For authors: Creating a README for rapid data publication

The top reason for publication delays: Insufficient README files

The most common reason we can’t publish a Dryad data submission straight away is because the README file contains insufficient information (e.g., does not describe all files, does not define abbreviations). When this happens, Dryad curators must request a revised version from the submitting author, introducing a delay in publication. The purpose of a README file is to clearly explain all data included within your submission. A highly detailed, well-organized README file is important because it helps ensure that anyone who is interested in reusing your data, as well as the Dryad curators who evaluate your submission, can easily understand it. It can also help to remind you of your own dataset organization in the future. Ultimately, this helps save time for everyone.

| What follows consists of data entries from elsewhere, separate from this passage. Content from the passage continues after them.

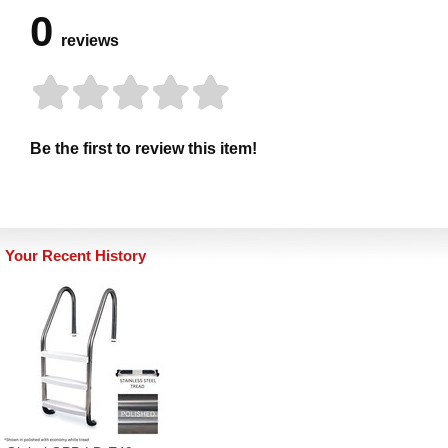
0
reviews
Be the first to review this item!
Your Recent History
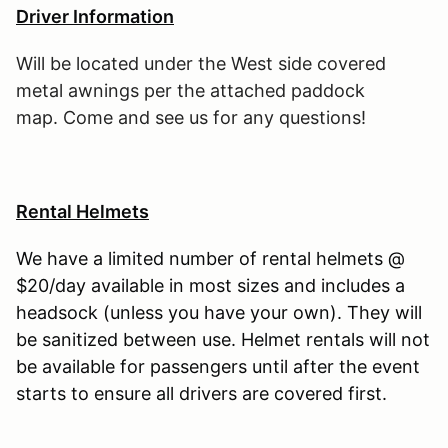
Driver Information
Will be located under the West side covered
metal awnings per the attached paddock
map. Come and see us for any questions!
Rental Helmets
We have a limited number of rental helmets @
$20/day available in most sizes and includes a
headsock (unless you have your own). They will
be sanitized between use. Helmet rentals will not
be available for passengers until after the event
starts to ensure all drivers are covered first.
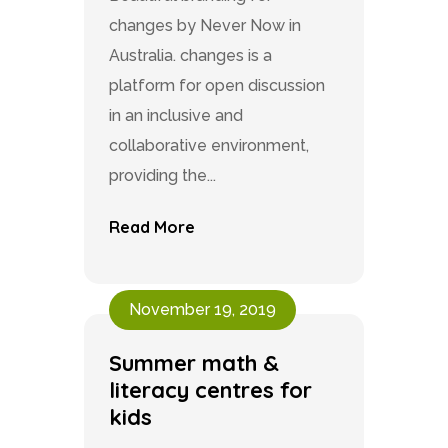
changes by Never Now in
Australia. changes is a
platform for open discussion
in an inclusive and
collaborative environment,
providing the...
Read More
November 19, 2019
Summer math &
literacy centres for
kids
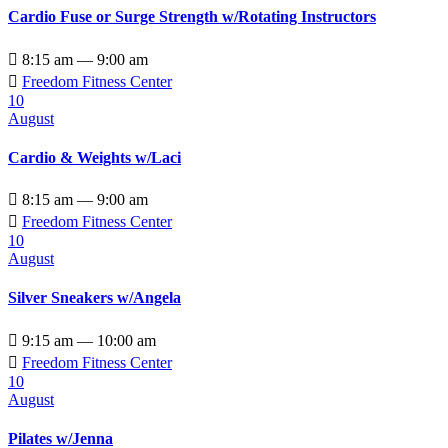
Cardio Fuse or Surge Strength w/Rotating Instructors

8:15 am — 9:00 am

Freedom Fitness Center
10
August
Cardio & Weights w/Laci

8:15 am — 9:00 am

Freedom Fitness Center
10
August
Silver Sneakers w/Angela

9:15 am — 10:00 am

Freedom Fitness Center
10
August
Pilates w/Jenna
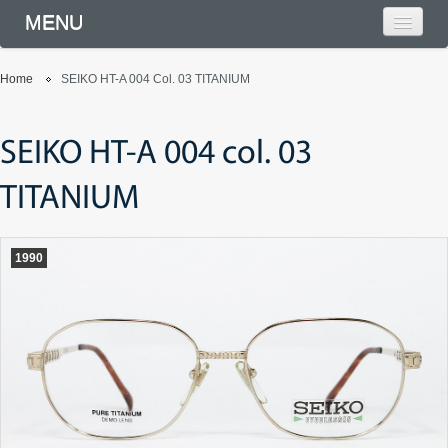
MENU
Home
SEIKO HT-A 004 Col. 03 TITANIUM
SEIKO HT-A 004 col. 03
TITANIUM
1990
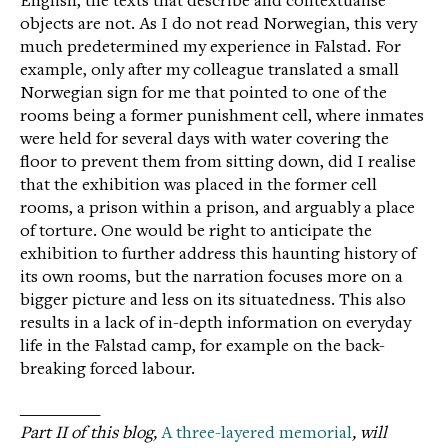
English, the texts that describe and contextualise
objects are not. As I do not read Norwegian, this very
much predetermined my experience in Falstad. For
example, only after my colleague translated a small
Norwegian sign for me that pointed to one of the
rooms being a former punishment cell, where inmates
were held for several days with water covering the
floor to prevent them from sitting down, did I realise
that the exhibition was placed in the former cell
rooms, a prison within a prison, and arguably a place
of torture. One would be right to anticipate the
exhibition to further address this haunting history of
its own rooms, but the narration focuses more on a
bigger picture and less on its situatedness. This also
results in a lack of in-depth information on everyday
life in the Falstad camp, for example on the back-
breaking forced labour.
__________
Part II of this blog,
A three-layered memorial
, will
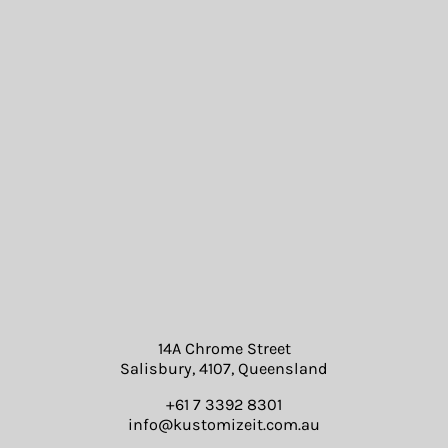
14A Chrome Street
Salisbury, 4107, Queensland
+61 7 3392 8301
info@kustomizeit.com.au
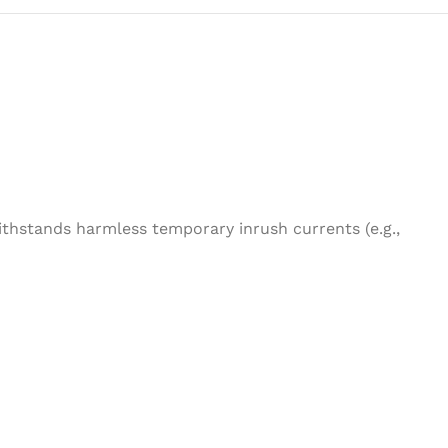
ithstands harmless temporary inrush currents (e.g.,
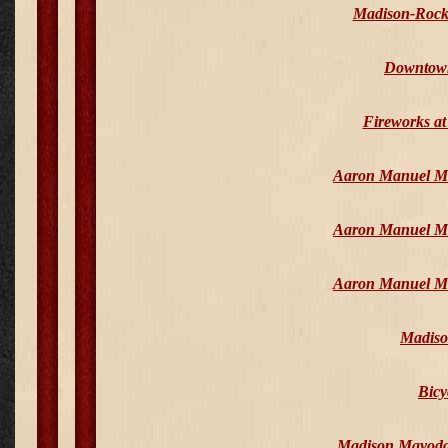
Madison-Rock
Downtown 
Fireworks a
Aaron Manuel Mem
Aaron Manuel Mem
Aaron Manuel Mem
Madiso
Bicy
Madison Mayoda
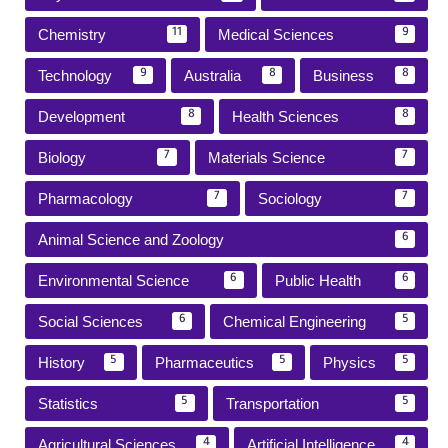
Chemistry
Medical Sciences
11
9
Technology
Australia
Business
9
8
8
Development
Health Sciences
8
8
Biology
Materials Science
7
7
Pharmacology
Sociology
7
7
Animal Science and Zoology
6
Environmental Science
Public Health
6
6
Social Sciences
Chemical Engineering
6
5
History
Pharmaceutics
Physics
5
5
5
Statistics
Transportation
5
5
Agricultural Sciences
Artificial Intelligence
4
4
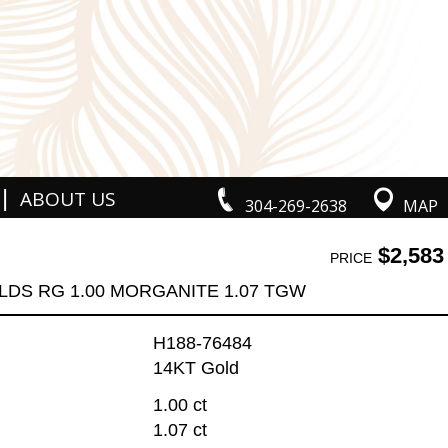
|
ABOUT US
304-269-2638
MAP
$2,583
PRICE
LDS RG 1.00 MORGANITE 1.07 TGW
H188-76484
14KT Gold
1.00 ct
1.07 ct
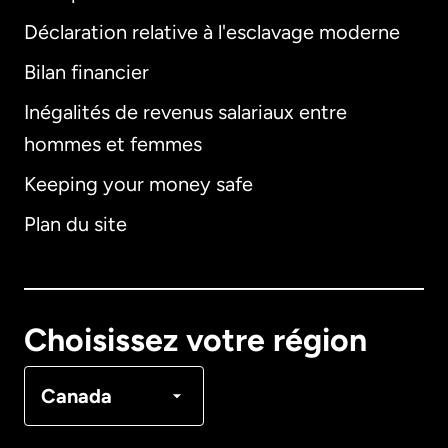
Déclaration relative à l'esclavage moderne
Bilan financier
International
English
Inégalités de revenus salariaux entre
hommes et femmes
Keeping your money safe
Allemagne
Plan du site
Australie
Canada
English
Choisissez votre région
Canada
Français
Canada
Danemark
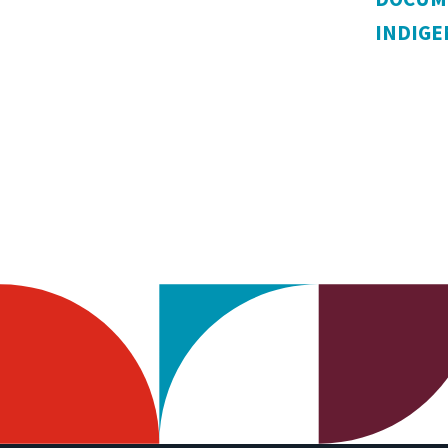
INDIG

Here, we provide you with the information and resources you need to get your README right the first time so that you can publish on time.

Writing README files for broad understanding and reusability

While the most likely users of your data are subject or methods specialists in your discipline, keep in mind that your data may be accessed and reused by researchers outside of your subject for purposes other than reproducing the results of your study. Future users of your data might be new to the field and unfamiliar with discipline-specific common terminology and metrics or your logic for file organization. In keeping with recommended practices for open and inclusive data, approach your README documentation with a broader audience in mind, including students, teachers, and data scientists.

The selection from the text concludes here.